Vincitrice negli anni Trenta di un concorso nazionale per figurinista ed esperta disegnatrice e ricamatrice, ha lasciato i segni della sua eclettica produzione in tovaglie, lenzuola, arazzi, nonché in olii, acquerelli, cartoline raffiguranti fiori e scene di vita tradizionale. Per quanto attiene al vestiario, la Cucinotta è stata la maestra riconosciuta dei disegni delle balze in velluto che ornavano le gonne di panno. Il disegno, riproducente generalmente racemi e fiorami, veniva tracciato con grande facilità nella stoffa e completato facendovi aderire polvere d'oro o d'argento o ricamandolo con i consueti filati di seta, oro e argento.

Della Cucinotta etnografa, a parte le relazioni tenute in occasione di due convegni nazionali di etnografia è rimasto un manoscritto sulle tradizioni popolari barbaricine materialmente redatto negli anni Cinquanta e nei primi anni Sessanta, ma sulla base di annotazioni risalenti ai precedenti trent'anni e corredato di un album di venti acquarelli donde è tratta la tavola sui giubbetti femminili qui presentata. Del sistema di vestiario tradizionale che si è cercato di descriere, del tutto smesso per quanto concerne gli uomini è individuabile un segno residuo nell’abbigliamento tuttora adottata da un aparte non esigua delle donne nuoresi intorno ai sessant'anni.

Esso è costituito, per quanto s'attiene alle occasioni sociali di rilievo e alle feste, da: camicetta di produzione sartoriale, brusa, di cotone, lana o seta, a tinta unita o a minute fantasie, generalmente in colori tenui; gonna di lana secca, plissettata", di colore marrone, blu, grigio o nero, lunga fino a coprire il polpaccio; fazzoletto di lana tibet, color rosso cupo, nero o marrone - si porta sui capelli intrecciati e raccolti sulla nuca in una crocchia, curcuddu -; scialle di lana tibet, marrone, blu o nero, ornato di frange di seta finemente intrecciate".

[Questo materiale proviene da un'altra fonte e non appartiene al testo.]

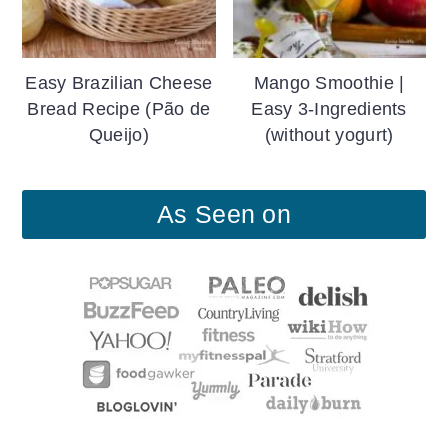
Easy Brazilian Cheese
Mango Smoothie |
Bread Recipe (Pão de
Easy 3-Ingredients
Queijo)
(without yogurt)
As Seen on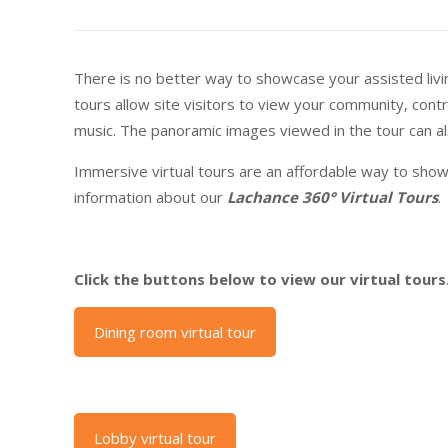
There is no better way to showcase your assisted living
tours allow site visitors to view your community, cont
music. The panoramic images viewed in the tour can als
Immersive virtual tours are an affordable way to show
information about our
Lachance 360° Virtual Tours
.
Click the buttons below to view our virtual tours
Dining room virtual tour
Lobby virtual tour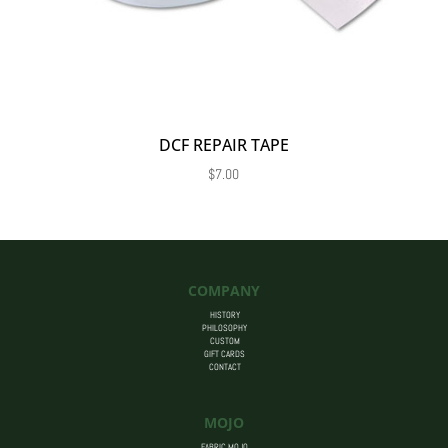
DCF REPAIR TAPE
$
7.00
COMPANY
HISTORY
PHILOSOPHY
CUSTOM
GIFT CARDS
CONTACT
MOJO
FABRIC MOJO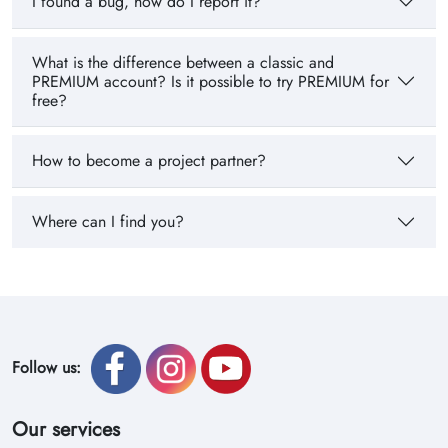
I found a bug, how do I report it?
What is the difference between a classic and
PREMIUM account? Is it possible to try PREMIUM for
free?
How to become a project partner?
Where can I find you?
Follow us:
Our services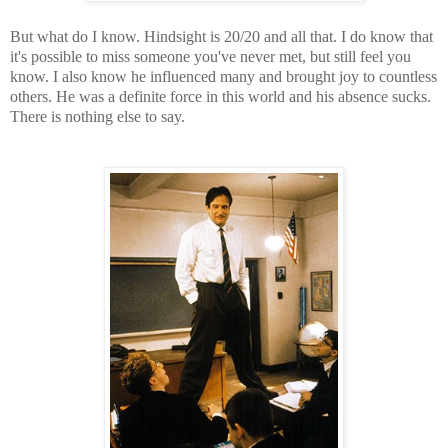
But what do I know. Hindsight is 20/20 and all that. I do know that
it's possible to miss someone you've never met, but still feel you
know. I also know h
e influenced many and brought joy to countless
others.
He was a definite force in this world and his absence sucks.
There is nothing else to say.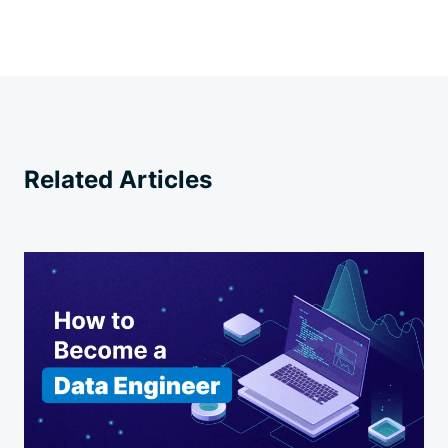
Related Articles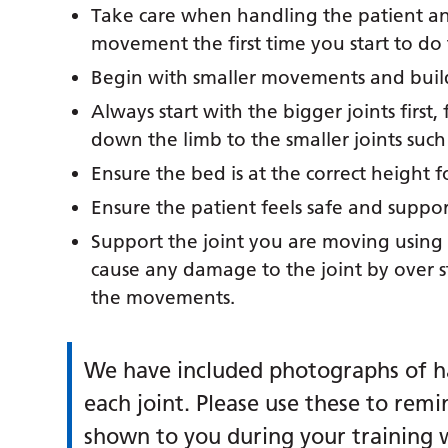
Take care when handling the patient an
movement the first time you start to do t
Begin with smaller movements and buil
Always start with the bigger joints firs
down the limb to the smaller joints such
Ensure the bed is at the correct height f
Ensure the patient feels safe and suppo
Support the joint you are moving using a
cause any damage to the joint by over s
the movements.
We have included photographs of h
each joint. Please use these to remi
shown to you during your training w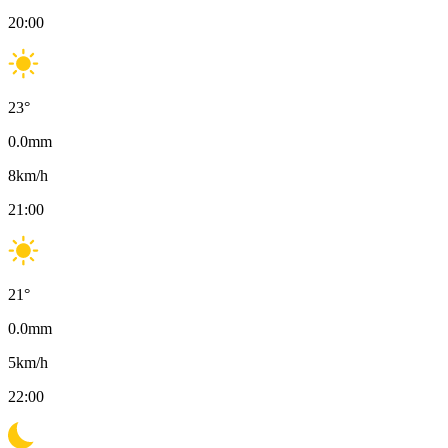
20:00
23
°
0.0
mm
8
km/h
21:00
21
°
0.0
mm
5
km/h
22:00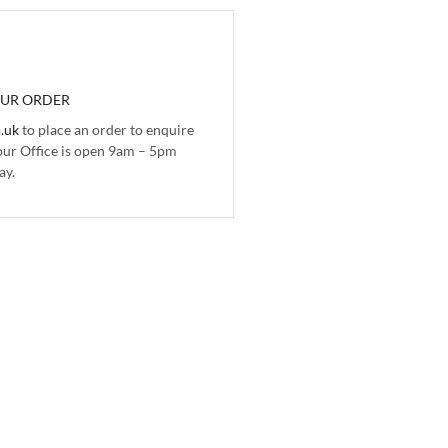
OUR ORDER
.uk
to place an order to enquire
 our Office is open 9am – 5pm
ay.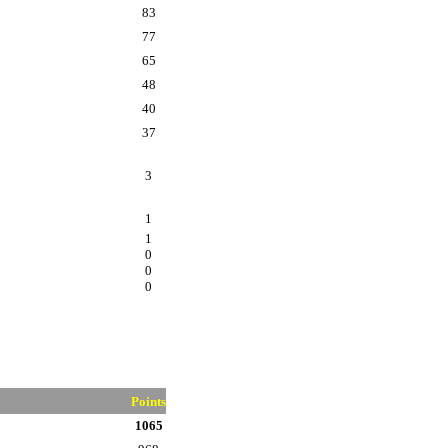
83
77
65
48
40
37
3
1
1
0
0
0
Points
1065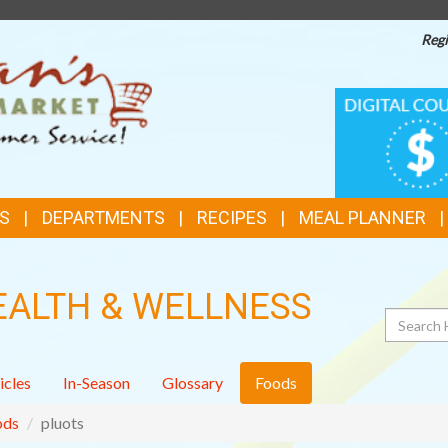
Regi
TOP
DIGITAL
COUPONS
FEATURES
S
DEPARTMENTS
RECIPES
MEAL PLANNER
EALTH & WELLNESS
Search
icles
In-Season
Glossary
Foods
ods
pluots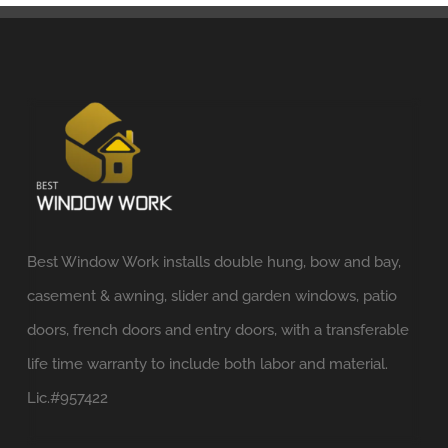
Best Window Work installs double hung, bow and bay,
casement & awning, slider and garden windows, patio
doors, french doors and entry doors, with a transferable
life time warranty to include both labor and material.
Lic.#957422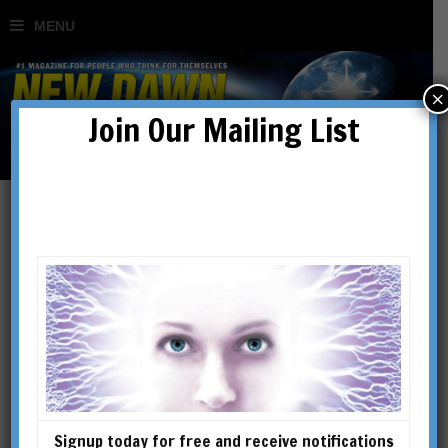
×
Join Our Mailing List
John Lamb Lash
JOHN LAMB LASH is a leading
exponent of the power of myth
to direct individual experience
and drive historical events
over the long term. His website
Signup today for free and receive notifications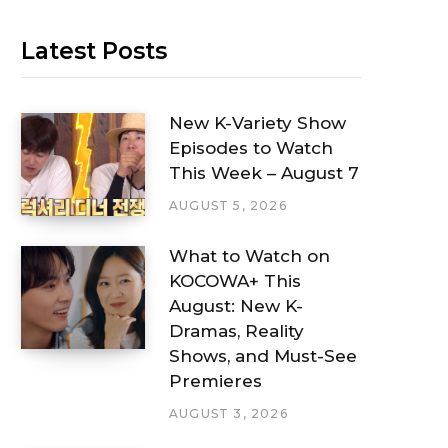
Latest Posts
New K-Variety Show
Episodes to Watch
This Week – August 7
AUGUST 5, 2026
What to Watch on
KOCOWA+ This
August: New K-
Dramas, Reality
Shows, and Must-See
Premieres
AUGUST 3, 2026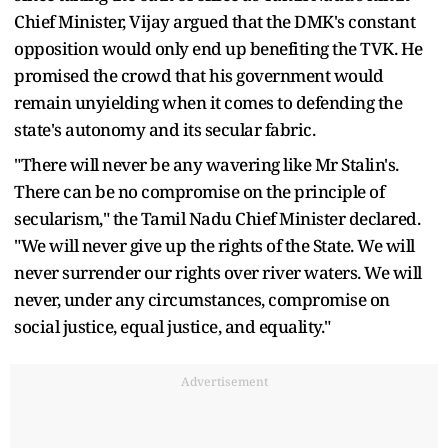
Chief Minister, Vijay argued that the DMK's constant
opposition would only end up benefiting the TVK. He
promised the crowd that his government would
remain unyielding when it comes to defending the
state's autonomy and its secular fabric.
"There will never be any wavering like Mr Stalin's.
There can be no compromise on the principle of
secularism," the Tamil Nadu Chief Minister declared.
"We will never give up the rights of the State. We will
never surrender our rights over river waters. We will
never, under any circumstances, compromise on
social justice, equal justice, and equality."
Advertisement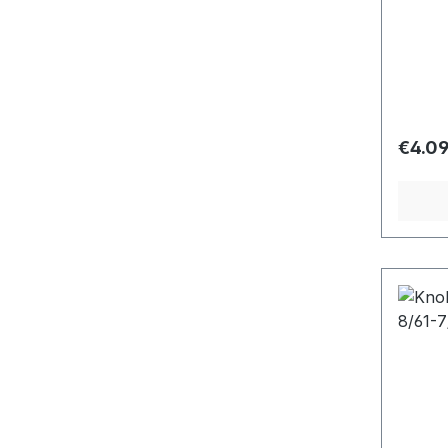
Regula
€4.0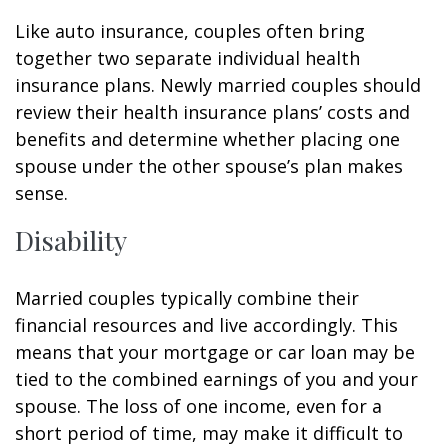
Like auto insurance, couples often bring
together two separate individual health
insurance plans. Newly married couples should
review their health insurance plans’ costs and
benefits and determine whether placing one
spouse under the other spouse’s plan makes
sense.
Disability
Married couples typically combine their
financial resources and live accordingly. This
means that your mortgage or car loan may be
tied to the combined earnings of you and your
spouse. The loss of one income, even for a
short period of time, may make it difficult to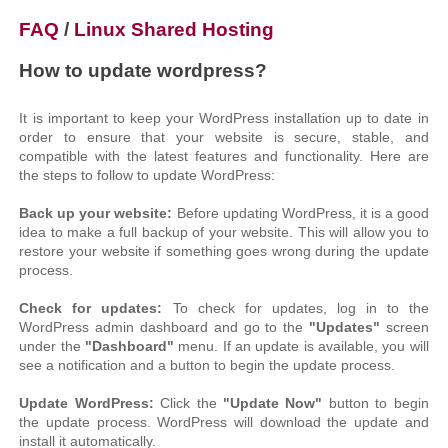
FAQ
/
Linux Shared Hosting
How to update wordpress?
It is important to keep your WordPress installation up to date in
order to ensure that your website is secure, stable, and
compatible with the latest features and functionality. Here are
the steps to follow to update WordPress:
Back up your website:
Before updating WordPress, it is a good
idea to make a full backup of your website. This will allow you to
restore your website if something goes wrong during the update
process.
Check for updates:
To check for updates, log in to the
WordPress admin dashboard and go to the
"Updates"
screen
under the
"Dashboard"
menu. If an update is available, you will
see a notification and a button to begin the update process.
Update WordPress:
Click the
"Update Now"
button to begin
the update process. WordPress will download the update and
install it automatically.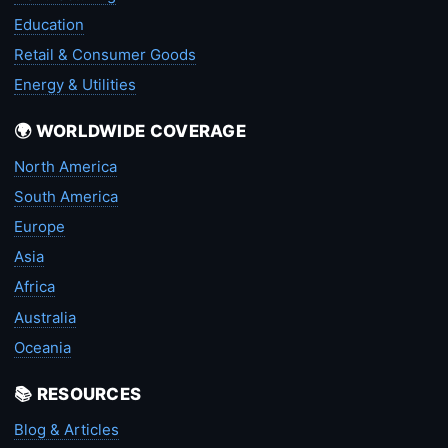
Education
Retail & Consumer Goods
Energy & Utilities
🌍 WORLDWIDE COVERAGE
North America
South America
Europe
Asia
Africa
Australia
Oceania
📚 RESOURCES
Blog & Articles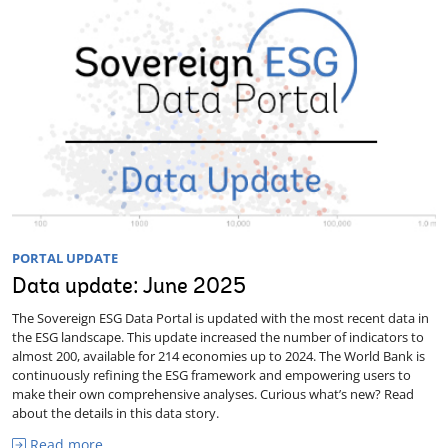
PORTAL UPDATE
Data update: June 2025
The Sovereign ESG Data Portal is updated with the most recent data in
the ESG landscape. This update increased the number of indicators to
almost 200, available for 214 economies up to 2024. The World Bank is
continuously refining the ESG framework and empowering users to
make their own comprehensive analyses. Curious what’s new? Read
about the details in this data story.
Read more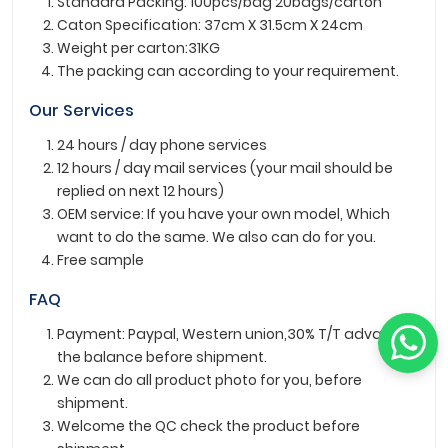
Standard Packing: 100pcs/bag 20bags/carton
Caton Specification: 37cm X 31.5cm X 24cm
Weight per carton:31KG
The packing can according to your requirement.
Our Services
24 hours / day phone services
12 hours / day mail services (your mail should be
replied on next 12 hours)
OEM service: If you have your own model, Which
want to do the same. We also can do for you.
Free sample
FAQ
Payment: Paypal, Western union,30% T/T advance ,
the balance before shipment.
We can do all product photo for you, before
shipment.
Welcome the QC check the product before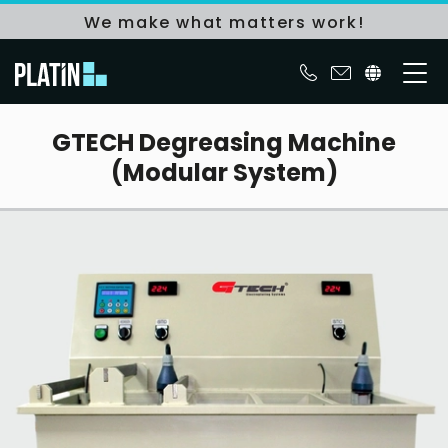
We make what matters work!
GTECH Degreasing Machine
(Modular System)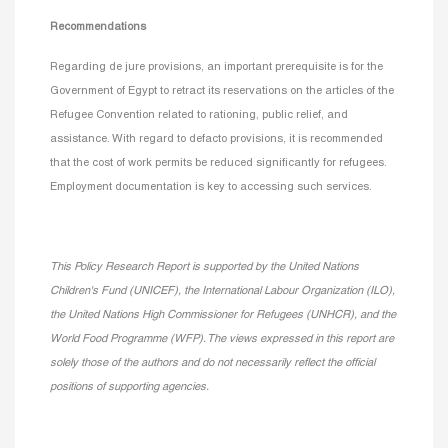
Recommendations
Regarding de jure provisions, an important prerequisite is for the
Government of Egypt to retract its reservations on the articles of the
Refugee Convention related to rationing, public relief, and
assistance. With regard to defacto provisions, it is recommended
that the cost of work permits be reduced significantly for refugees.
Employment documentation is key to accessing such services.
This Policy Research Report is supported by the United Nations
Children's Fund (UNICEF), the International Labour
Organization (ILO),
the United Nations High Commissioner for Refugees (UNHCR), and the
World Food Programme (WFP). The views expressed in this report are
solely those of the authors and do not necessarily reflect the official
positions of supporting agencies.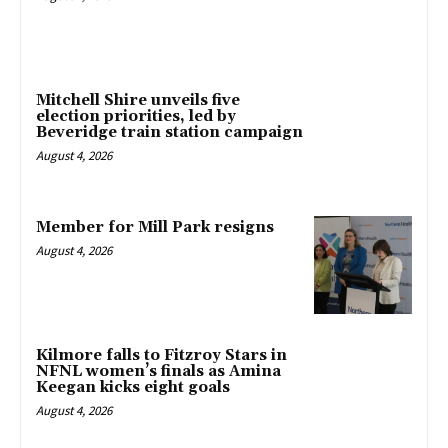
Mitchell Shire unveils five
election priorities, led by
Beveridge train station campaign
August 4, 2026
Member for Mill Park resigns
August 4, 2026
Kilmore falls to Fitzroy Stars in
NFNL women’s finals as Amina
Keegan kicks eight goals
August 4, 2026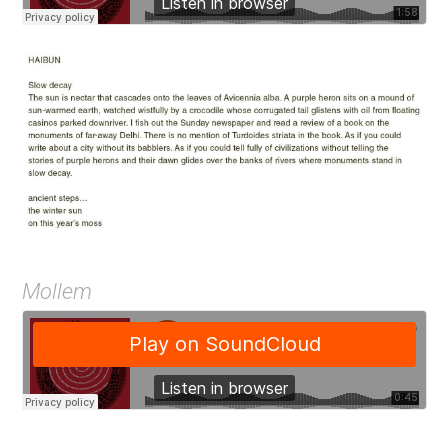
Mollem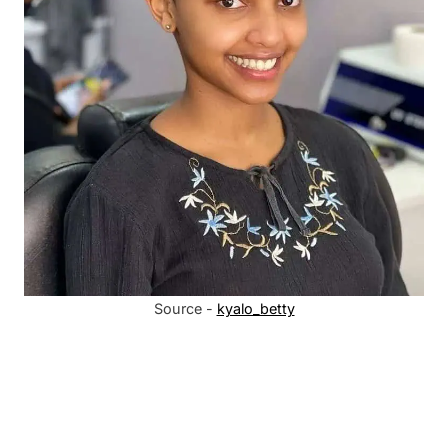
Source -
kyalo_betty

Per l'uso quotidiano, pro cada die, si indossano camicette e fazzoletti in tessuti più ordinari, o semplicemente smessi dall'uso festivo in quanto logori; gonne di cotone a tinta unita o a minute fantasie, sempre di colori scuri; scialle di lana, una sorta di bouclé, detto issallu 'e ispugna, di colore azzurro, marrone o nero.

I diversi capi, soprattutto quelli festivi vengono, sempre in relazione al colore, accuratamente abbinati; naturalmente l'uso esclusivo o parziale di indumenti neri implica un lutto più o meno stretto.